Tofi yelled at the slaves to help, and lent a hand. Together, with Hati and with Norit, all of them helping, they folded the tent and packed it. They loaded the beasts, and roused them to their feet, ready to move.

“This northern way,” Marak said to Tofi. “Do you know it?”

“There is a shorter way across the highland,” Tofi said. “My father never used it. I can tryto find it.”

Try, in an unforgiving waste. But it seemed to him he knew.

And Luz knew. Luz knew exactly where they were, and where she wanted them to go.

Tofi had a worried look and clearly waited for him to say, No, no, let us go the sane and reasonable passage, but he waited in vain.

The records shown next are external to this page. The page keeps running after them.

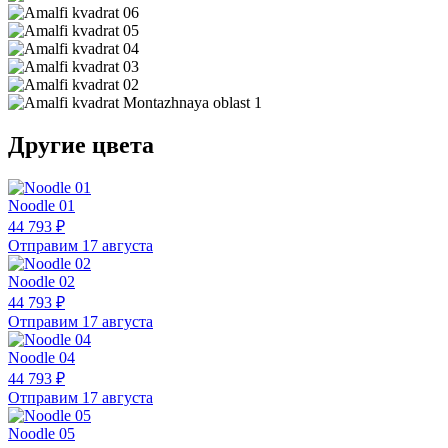
Другие цвета
Noodle 01
44 793 ₽
Отправим 17 августа
Noodle 02
44 793 ₽
Отправим 17 августа
Noodle 04
44 793 ₽
Отправим 17 августа
Noodle 05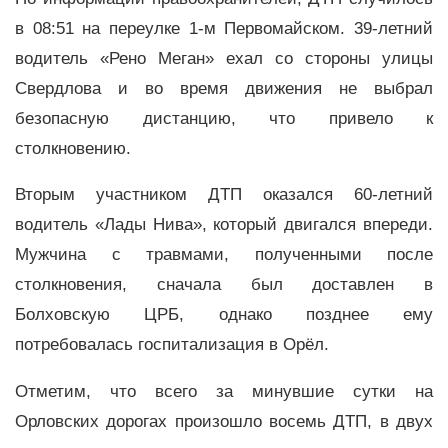
в 08:51 на переулке 1-м Первомайском. 39-летний
водитель «Рено Меган» ехал со стороны улицы
Свердлова и во время движения не выбрал
безопасную дистанцию, что привело к
столкновению.
Вторым участником ДТП оказался 60-летний
водитель «Лады Нива», который двигался впереди.
Мужчина с травмами, полученными после
столкновения, сначала был доставлен в
Болховскую ЦРБ, однако позднее ему
потребовалась госпитализация в Орёл.
Отметим, что всего за минувшие сутки на
Орловских дорогах произошло восемь ДТП, в двух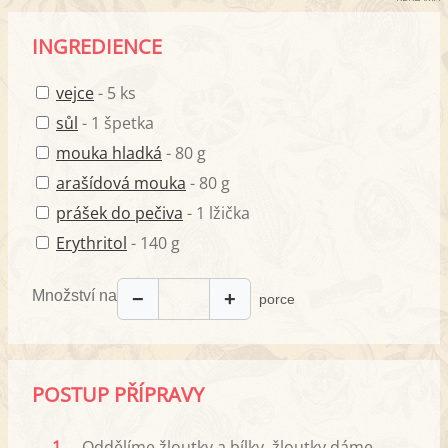
INGREDIENCE
vejce
- 5 ks
sůl
- 1 špetka
mouka hladká
- 80 g
arašídová mouka
- 80 g
prášek do pečiva
- 1 lžička
Erythritol
- 140 g
Množství na
−
+
porce
POSTUP PŘÍPRAVY
1.
Oddělíme žloutky a bílky, žloutky dáme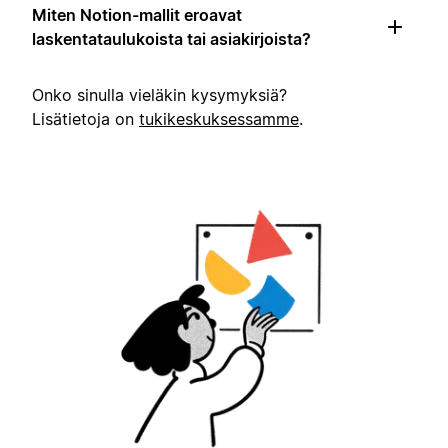
Miten Notion-mallit eroavat
laskentataulukoista tai asiakirjoista?
Onko sinulla vieläkin kysymyksiä?
Lisätietoja on
tukikeskuksessamme
.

“We have guidance,” Marak said. He had never been more angry in his life, but never in his life had any man more deserved a plain answer from him than young Tofi. “The woman in the tower speaks to Norit. I don’t trust it, but she wants us to go to Oburan. At least we’re agreed in that.”

“I suppose we have water enough to make mistakes,” Tofi said faintly, and shook his head and walked off to mount up.

They set the au’it into the saddle; and helped Norit, who seemed dazed and hesitant: Luz or Norit, it would be Norit’s bones that broke, and they roused her besha up and set her securely on it.

The rest of them got up, and Tofi turned them north. Beasts that had anticipated one road and now were turned onto another bellowed their frustration to the skies, as much as to say that they remembered Pori, and fools forgot where the water was.

The complaints gradually faded. The sun sank and vanished in a brassy dusk.

“Look!” Hati said, as a star fell.

They looked aloft for falling stars, then, that sign of overthrow and change, and saw another, and a third and a fourth.

Then a fifth blazed bright, and stuttered a trail of fire across the sky. The beasts saw it in alarm, and their heads swung up.

A seventh and an eighth, as bright, traced a path from horizon to horizon.

Marak had viewed the first falling stars as a curiosity, but now he saw a ninth fall, bright and leaving a trail behind it.

A tenth, and thunder cracked among the stars, making everyone jump, and then laugh, caught in foolish fear.

Everyone had seen falling stars. They happened in the sixth and the eighth month, very many a night, but, Marak said to himself, this was the fourth month, no more than early in the fourth month, at that, and the heavens lit up in bright trails, one after another, interspersed with bright interrupted ones.